OK.. sorry if that title is a bit cutesy, but I couldn’t resist.
Last post I reviewed Rust by Yang Gui-Ja.
Today I gave my Dongguk students their first assignment that will feed into the KTLIT Wikipedia Project. Don’t worry, it’s academically appropriate for them.
I gave them the list of un-paged authors from Wikipedia’s “Korean Novelist” page. My students being super-geniuses, immediately started to try to go off list towards the things that interested them, or that they thought would be good for English-speakers to know (It is an entirely different post, but my tenure at Dongguk suggests to me that the reputation Korean students have in some quarters for lack of creativity is woefully, completely, and uselessly out of date. These kids are creative monsters!).
Before even looking at MY list (*sniffle*) I had three students up at my desk/podium/thingie asking if they could work on Yang Kwi-ja.
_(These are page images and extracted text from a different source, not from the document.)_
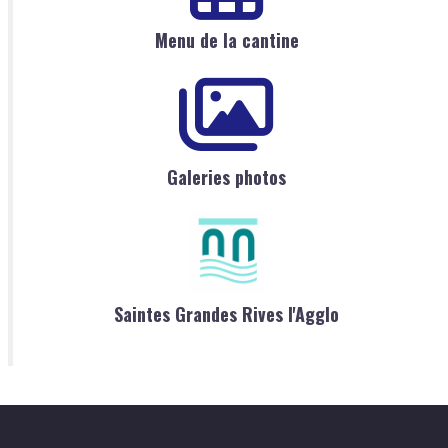
Menu de la cantine
Galeries photos
Saintes Grandes Rives l'Agglo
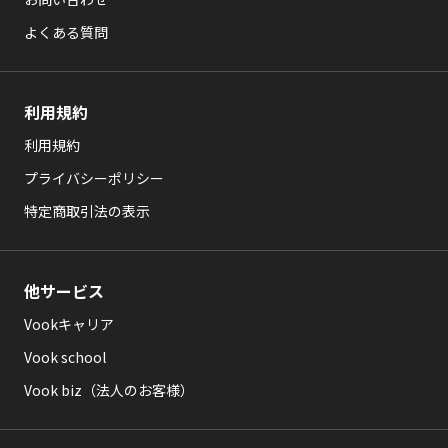
よくある質問
利用規約
利用規約
プライバシーポリシー
特定商取引法の表示
他サービス
Vookキャリア
Vook school
Vook biz（法人のお客様）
I looked at my list and said, “sure, that name is not on….,” and then I realized it was a different Romanization of Yang Gui-ja.
I went to Google and checked the three romanizations that I could think of:
Yang Kwija – 177 pages
Yang Kwi-ja – 12,900 pages
Yang Gui-ja – 1,280 pages
I’m afraid I don’t have enough knowledge to chase down the McCune-Reischauer romanization, but I’m sure there is one.
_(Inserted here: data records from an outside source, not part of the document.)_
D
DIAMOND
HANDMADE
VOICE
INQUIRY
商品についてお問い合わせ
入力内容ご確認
This is disheartening, as the particular book I read (translated and published by Koreans) had Yang Gui-ja as the author. Yet that name in a Google would cut out over 90% of the posts about her. And here’s the kicker, Google, which is normally good at picking up “near misses” (EG type in “Hunter Tompson” and Google automatically asks “Did you mean: Hunter Thompson “) does not suggest different romanizations.
So I would be, to use a technical term, relatively hosed.
I’m not sure if I have an actual suggestion here, since this partly reflects the reality that works were published under different names. But this does suggest random changing of romanization (or slogans, or whatever), can be unproductive thrashing that creates nothing more than fog.